George W. Bush is the real deal. I've read Internet stories about the President praying with troops in hospitals and other such uplifting accounts. Each time I read them I hope them to be true and not an Internet perpetuated myth. This one, I know to be true. I was there. He is real. He has a pile of incredible stuff on his plate each day - and yet he is tuned in so well to the here and now that he 'sensed' something heavy on my heart. He took time out of his life to care, to share, and to seek God's blessing for my family in a simple man-to-man, father-to-father, son-to-son, husband-to-husband, Christian-to-Christian prayerful embrace.
He's not what I had hoped he would be. He is, in fact, so very, very much more.
Origins: On 27 April 2004, the advisory council of Preserve America, a White House initiative headed by First Lady Laura Bush
to "encourage and support community efforts for the preservation and enjoyment of our priceless cultural and natural heritage," announced four groups who were to be honored in a 3 May 2004 Oval Office ceremony as recipients of the first annual Preserve America Presidential Awards. One of the selected groups in the category for outstanding privately funded historic preservation projects was the Historic Raven Natural Resources Learning Center, and that group was represented at the awards ceremony by officials from two of the center's partnering organizations: Mr.
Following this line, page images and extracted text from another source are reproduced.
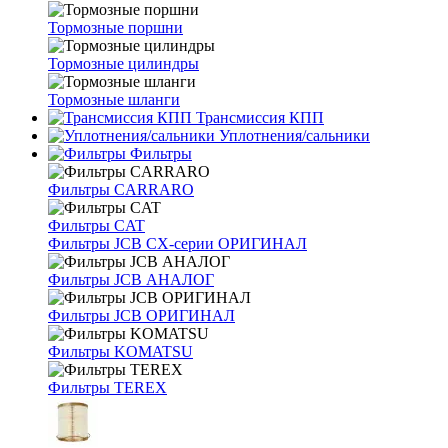
Тормозные поршни
Тормозные цилиндры
Тормозные шланги
Трансмиссия КПП
Уплотнения/сальники
Фильтры
Фильтры CARRARO
Фильтры CAT
Фильтры JCB CX-серии ОРИГИНАЛ
Фильтры JCB АНАЛОГ
Фильтры JCB ОРИГИНАЛ
Фильтры KOMATSU
Фильтры TEREX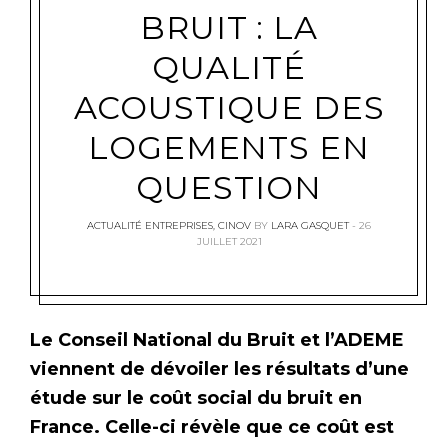
BRUIT : LA
QUALITÉ
ACOUSTIQUE DES
LOGEMENTS EN
QUESTION
ACTUALITÉ ENTREPRISES
,
CINOV
BY
LARA GASQUET
26
JUILLET 2021
Le Conseil National du Bruit et l’ADEME
viennent de dévoiler les résultats d’une
étude sur le coût social du bruit en
France. Celle-ci révèle que ce coût est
Bruce Vincent, Executive Director of ProviderPals, and Mr. Bob Castaneda, a Forest Supervisor with the U.S. Department of Agriculture. The above-quoted article is Mr. Vincent's account of his participation in the Oval Office awards ceremony.
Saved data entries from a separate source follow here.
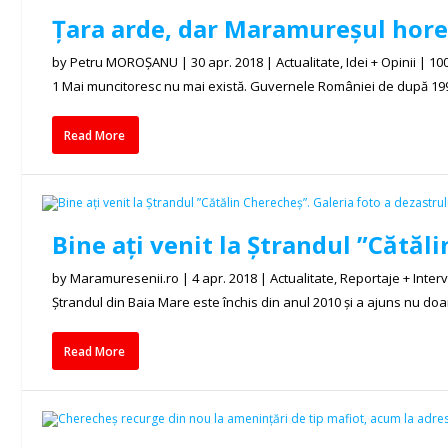
Țara arde, dar Maramureșul hore
by
Petru MOROȘANU
|
30 apr. 2018
|
Actualitate
,
Idei + Opinii
|
10
1 Mai muncitoresc nu mai există. Guvernele României de după 1990
Read More
Bine ați venit la Ștrandul ”Cătăli
by
Maramuresenii.ro
|
4 apr. 2018
|
Actualitate
,
Reportaje + Interv
Ștrandul din Baia Mare este închis din anul 2010 și a ajuns nu doa
Read More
Mr. Vincent was undeniably present at the ceremony described, he has verified to us that he did indeed write this article, and other participants have given similar accounts of that day's events, so to that extent this item is true. However, since the last part of the article describes a private moment between Mr. Vincent and President Bush that took place with no one else (or only a few unidentified persons) present, we have no way of independently verifying that portion of the account.